Keywords: fashion / Germany / photography / modernity / Weimar Republic / women

The most striking proof of photography’s extraordinary validity today is the increase in the number of illustrated newspapers. In them one finds assembled everything from the film diva to whatever is within reach of the camera and the audience. . . . The new fashions also must be disseminated, or else in the summer the beautiful girls will not know who they are.

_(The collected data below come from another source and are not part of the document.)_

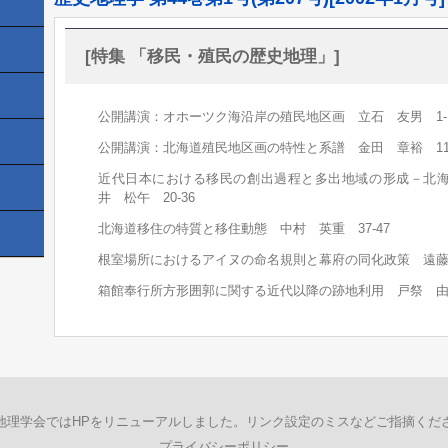
[特集 「移民・殖民の歴史地理」]
公開講演：オホーツク海沿岸の殖民地区画 立石 友男 1-
公開講演：北海道殖民地区画の特性と系譜 金田 章裕 11-
近代日本における移民の創出過程と多出地域の形成－北
井 松午 20-36
北海道移住の特質と移住動態 中村 英重 37-47
根室場所におけるアイヌの命名規則と幕府の同化政策 遠藤 
箱館奉行所方形囲郭に関する近代以降の跡地利用 戸祭 由美夫
地理学会ではHPをリニューアルしました。リンク設定のミスなどご指摘くだ
プライバシーポリシー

—Siegfried Kracauer ([1927]1995, 57)

Photography is a wonderful, interesting and, at the same time, difficult profession for women. . . . In reality, photography is a large, all-encompassing field offering a variety of opportunities.

—Lotte König (1931, 292)1

As the above quotations testify, many of the present debates about women and their role in modernity have their origins in the early twentieth century. After lagging for decades behind developments in England and France, post-World War I Germany entered a period of unprecedented social, economic, and cultural modernization, a period that coincided with the rise and fall of the Weimar Republic (1919–1933). Dazzling changes took place in all spheres of everyday life, and the emergence of the "New Woman"--both as a mass-produced image and as a sociological phenomenon--constituted one of the most visible, and thus, most debated trends among the new realities. In his famous 1927 essay "Photography," Siegfried Kracauer discusses with apparent irony the ubiquitous presence of women’s images in the mass press and hints at the manipulative power of photography, especially of fashion photography, to attract female consumers and cultivate their tastes. Unlike Kracauer, Lotte König, herself an "enthusiastic photographer," focuses on women in photography not as objects of representation but as active agents in modern life. In her essay, "Die Frau als Photographin" ("The Woman as a Photographer"), König describes in very practical terms the institutional conditions that allowed women in Weimar Germany to become professional photographers and also highlights the actual achievements of individual freelance female photographers.